[LLVMdev] Proposal: change LNT’s regression detection algorithm and how it is used to reduce false positives
Philip Reames
listmail at philipreames.com
Tue Jun 2 14:24:11 PDT 2015
Personally, I would prefer this either live in it's own repository, or
llvm/tools/. None of my use cases will likely involve the test-suite.

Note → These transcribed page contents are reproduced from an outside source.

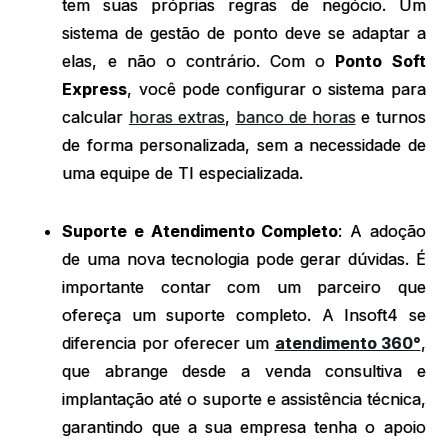
tem suas próprias regras de negócio. Um
sistema de gestão de ponto deve se adaptar a
elas, e não o contrário. Com o
Ponto Soft
Express
, você pode configurar o sistema para
calcular
horas extras
,
banco de horas
e turnos
de forma personalizada, sem a necessidade de
uma equipe de TI especializada.
Suporte e Atendimento Completo
: A adoção
de uma nova tecnologia pode gerar dúvidas. É
importante contar com um parceiro que
ofereça um suporte completo. A Insoft4 se
diferencia por oferecer um
atendimento 360°
,
que abrange desde a venda consultiva e
implantação até o suporte e assistência técnica,
garantindo que a sua empresa tenha o apoio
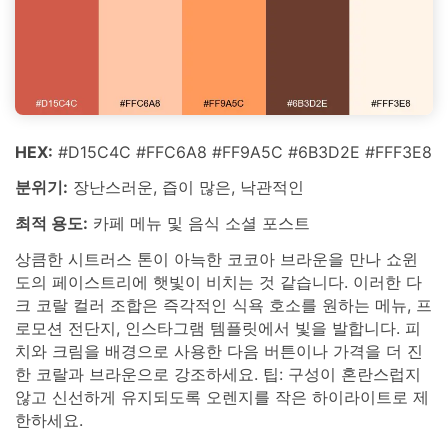
HEX:
#D15C4C #FFC6A8 #FF9A5C #6B3D2E #FFF3E8
분위기:
장난스러운, 즙이 많은, 낙관적인
최적 용도:
카페 메뉴 및 음식 소셜 포스트
상큼한 시트러스 톤이 아늑한 코코아 브라운을 만나 쇼윈
도의 페이스트리에 햇빛이 비치는 것 같습니다. 이러한 다
크 코랄 컬러 조합은 즉각적인 식욕 호소를 원하는 메뉴, 프
로모션 전단지, 인스타그램 템플릿에서 빛을 발합니다. 피
치와 크림을 배경으로 사용한 다음 버튼이나 가격을 더 진
한 코랄과 브라운으로 강조하세요. 팁: 구성이 혼란스럽지
않고 신선하게 유지되도록 오렌지를 작은 하이라이트로 제
한하세요.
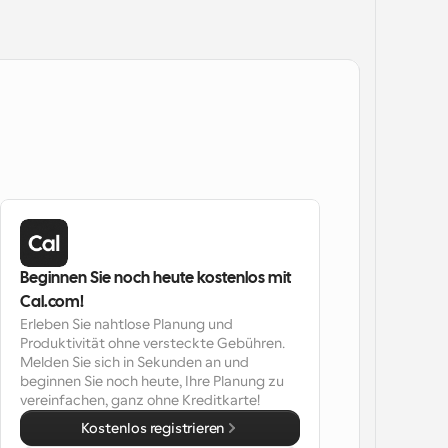
Beginnen Sie noch heute kostenlos mit 
Cal.com!
Erleben Sie nahtlose Planung und 
Produktivität ohne versteckte Gebühren. 
Melden Sie sich in Sekunden an und 
beginnen Sie noch heute, Ihre Planung zu 
vereinfachen, ganz ohne Kreditkarte!
Kostenlos registrieren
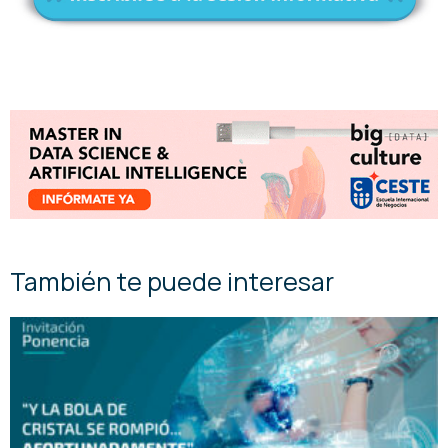
También te puede interesar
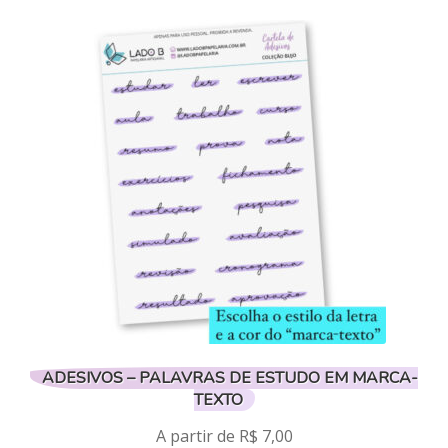
tem
várias
variantes.
As
opções
podem
ser
escolhidas
na
página
do
produto
ADESIVOS – PALAVRAS DE ESTUDO EM MARCA-
TEXTO
A partir de
R$
7,00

p.s. If this is going to end up an llvm tool, it will need to follow
LLVM style.
p.p.s. We should probably start a new thread with the proposed addition
since I imagine many folks are ignoring this one by now given how deep
it's gotten.
Philip
On 06/02/2015 12:04 PM, Chris Matthews wrote:
> I like that idea!
>
>
>> On Jun 2, 2015, at 12:00 PM, Smith, Kevin B <kevin.b.smith at intel.com
>> <mailto:kevin.b.smith at intel.com>> wrote:
>>
>> The code for cmpimage and getdep consists of five source files, with
>> the following sizes
>>
>> $ wc *
>>
>> 5912 20353 191869 cmpimage.cpp
>>
>> 290 1328 10668 elf.h
>>
>> 1496 5006 41691 getdep.cpp
>>
>> 233 959 7692 macho.h
>>
>> 403 1831 18394 pecoff.h
>>
>> 8334 29477 270314 total
>>
>> to build each of them is just a simple compilation for whatever C++
>> compiler you happen to be using (clang, icc, cl, g++)
>>
>> $(CXX) –o cmpimage –O2 cmpimage.cpp
>>
>> $(CXX) –o getdep –O2 getdep.cpp
>>
>> This seems like it would fit rather easily into test-suite/tools,
>> which already exists and has a Makefile that the commands to build
>>
>> these could be integrated into.
>>
>> This is my best guess/opinion based on a cursory look over the
>> test-suite directory structure.
>>
>> Kevin
>>
>> *From:*Chris Matthews [mailto:chris.matthews at apple.com]
>> *Sent:* Thursday, May 28, 2015 1:02 PM
>> *To:* Smith, Kevin B
>> *Cc:* Philip Reames; Sean Silva; LLVM Developers Mailing List
>> *Subject:* Re: [LLVMdev] Proposal: change LNT’s regression detection
>> algorithm and how it is used to reduce false positives
>>
>> Where is the best place to keep this?
>>
>> - As third party tool we all use?
>>
>> - Contribute as new project?
>>
>> - Lives in test-suite/utils?
>>
>> - Lives in llvm/utils?
>>
>> On May 28, 2015, at 11:22 AM, Smith, Kevin B
>> <kevin.b.smith at intel.com <mailto:kevin.b.smith at intel.com>> wrote:
>>
>> OK, there is interest from at least a couple of people. What
>> should next steps be?
>>
>> Kevin
>>
>> *From:*Chris Matthews [mailto:chris.matthews at apple.com]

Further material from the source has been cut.